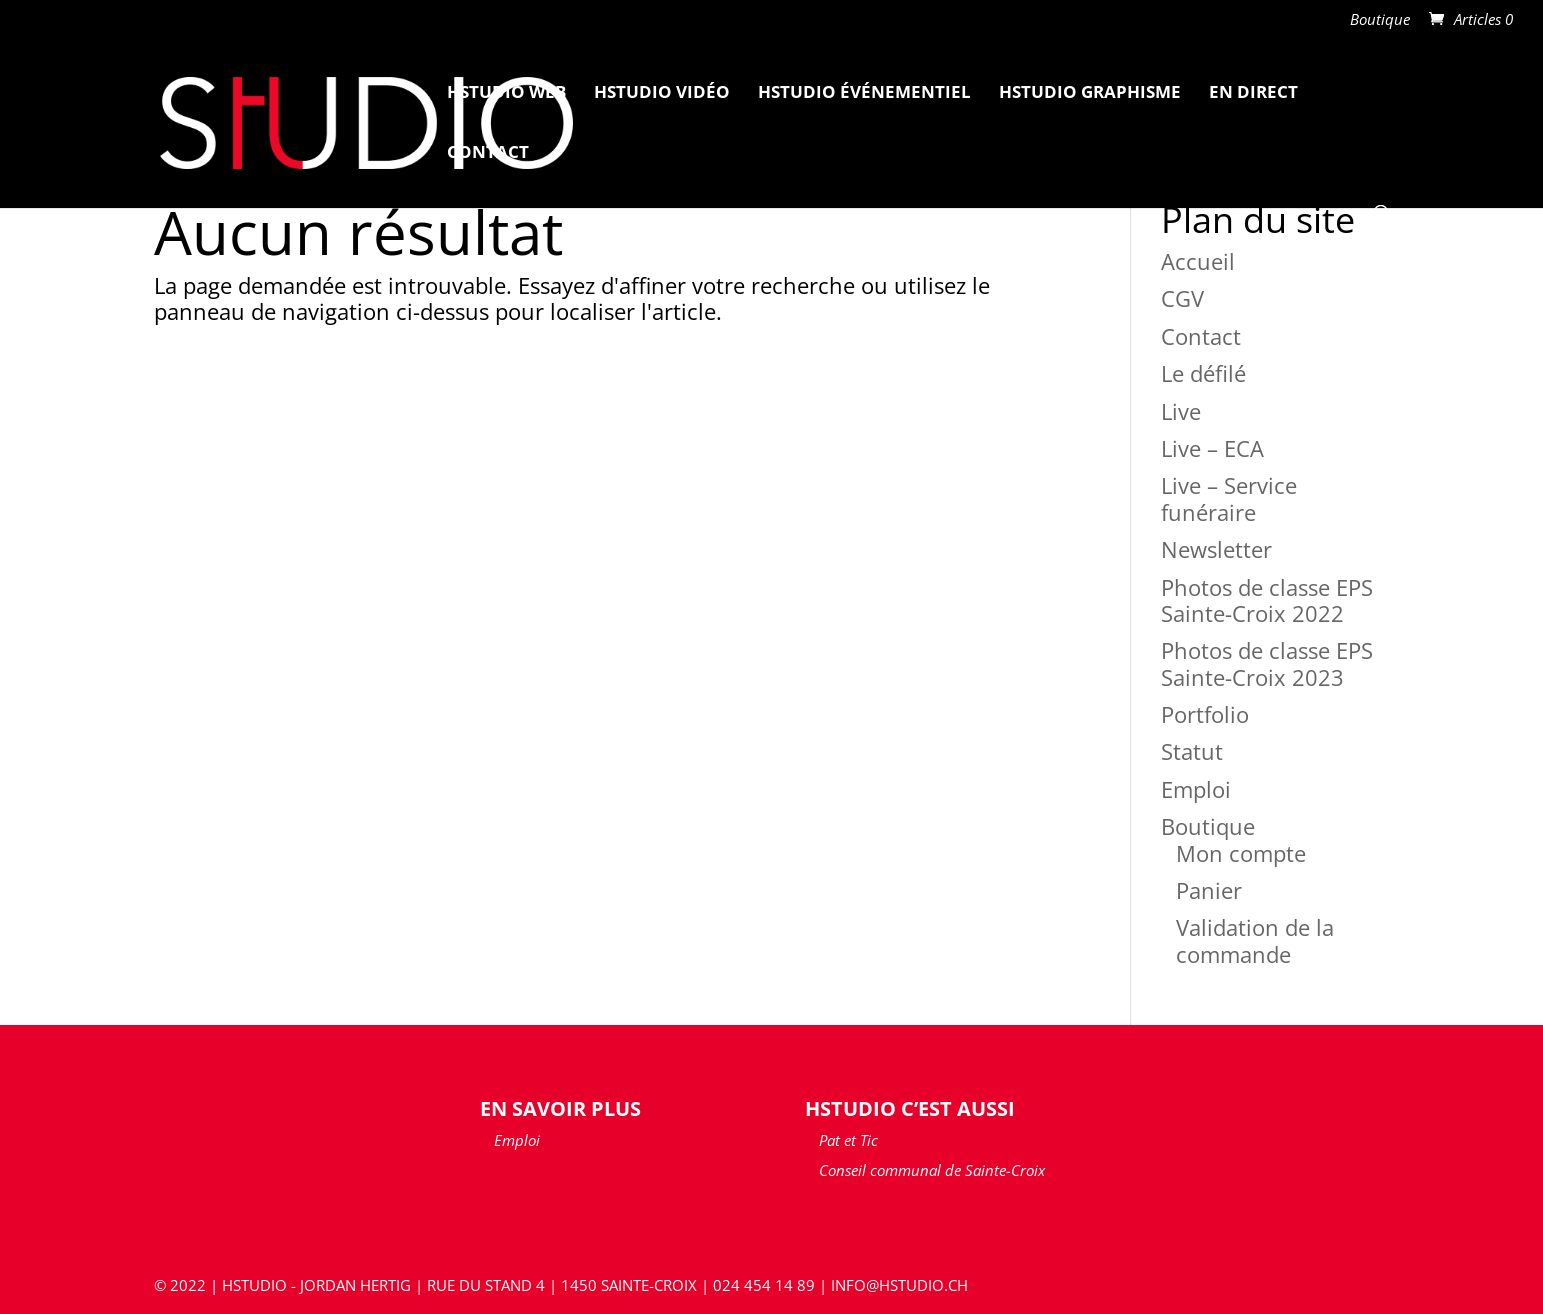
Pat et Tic (848, 1140)
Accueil (1198, 261)
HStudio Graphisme (1090, 94)
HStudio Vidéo (662, 94)
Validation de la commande (1255, 940)
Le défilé (1203, 373)
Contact (488, 154)
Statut (1192, 751)
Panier (1209, 890)
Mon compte (1241, 853)
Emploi (1196, 789)
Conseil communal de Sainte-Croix (932, 1170)
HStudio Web (506, 94)
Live (1181, 411)
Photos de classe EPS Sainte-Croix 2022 (1267, 600)
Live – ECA (1212, 448)
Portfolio (1205, 714)
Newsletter (1216, 549)
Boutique (1380, 20)
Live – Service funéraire (1229, 498)
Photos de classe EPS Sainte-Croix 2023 (1267, 663)
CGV (1182, 298)
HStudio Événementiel (864, 94)
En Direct (1253, 94)
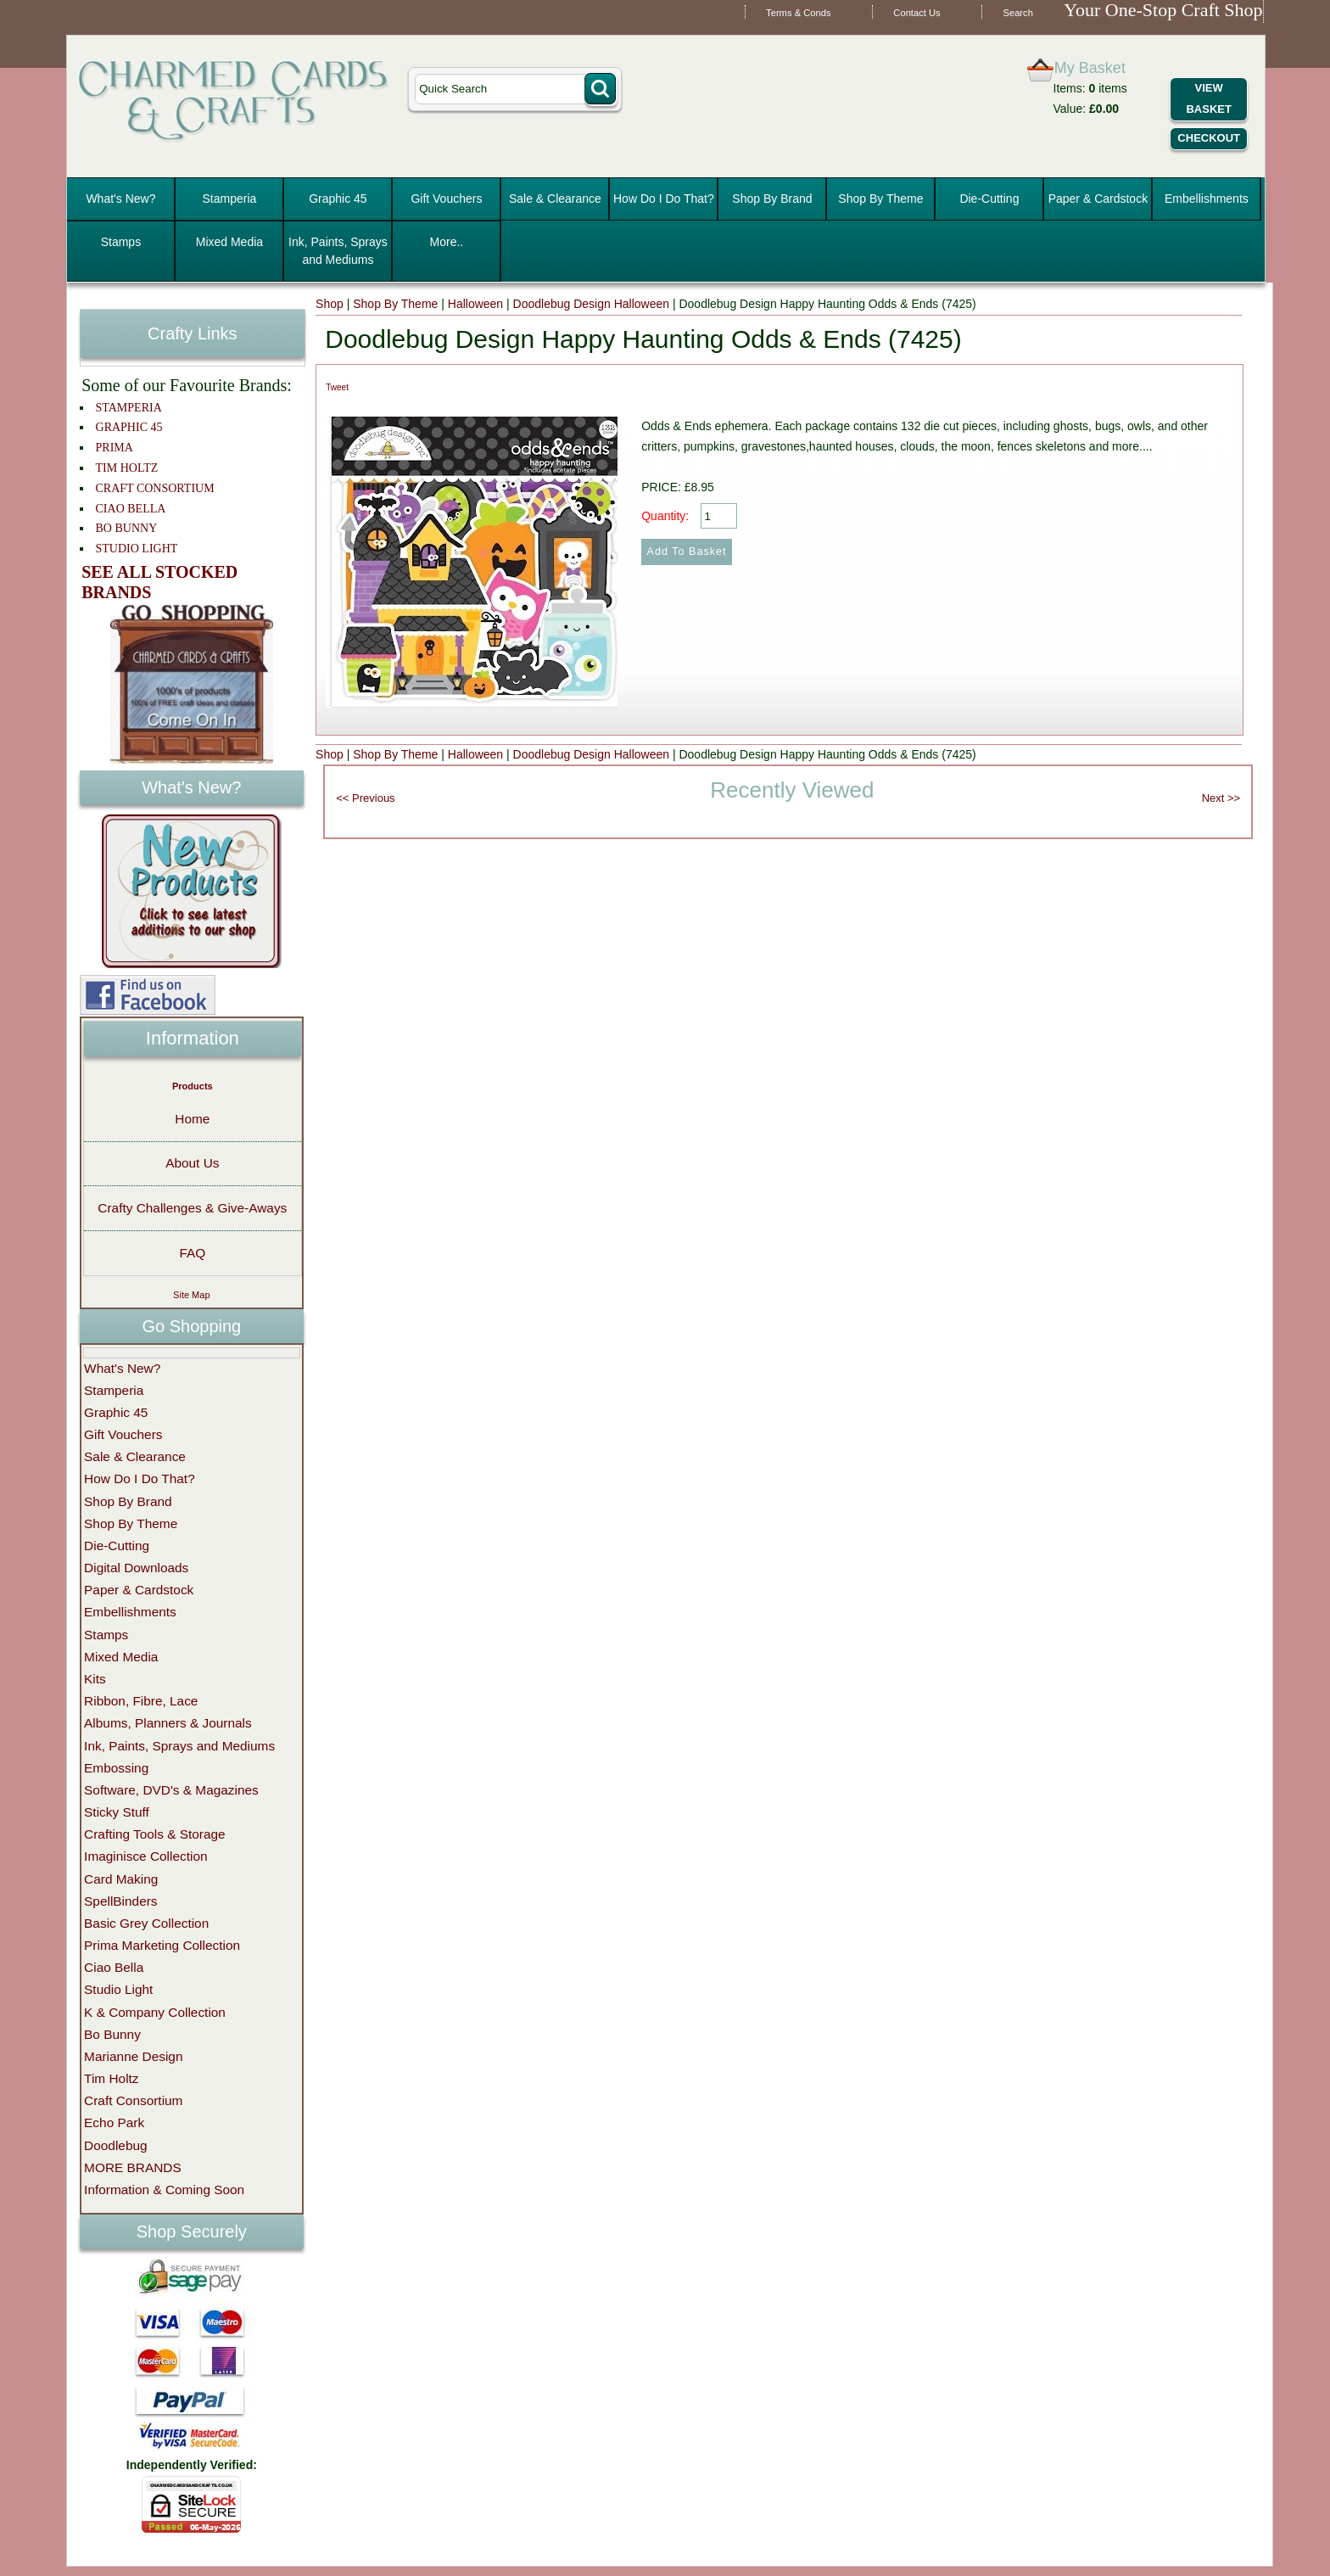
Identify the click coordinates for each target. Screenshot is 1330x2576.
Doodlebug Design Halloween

=====

# [Activity]
Give again, word for word, only the lines from the line containing "Photos de classe EPS Sainte-Croix 2023" through the last line above, both included; leave the pictures out.

# [Task answer]
Photos de classe EPS Sainte-Croix 2023 (1267, 663)
CGV (1182, 298)
HStudio Événementiel (864, 94)
En Direct (1253, 94)
Identify the click coordinates for each target. Screenshot is 1330x2576.
Doodlebug Design Halloween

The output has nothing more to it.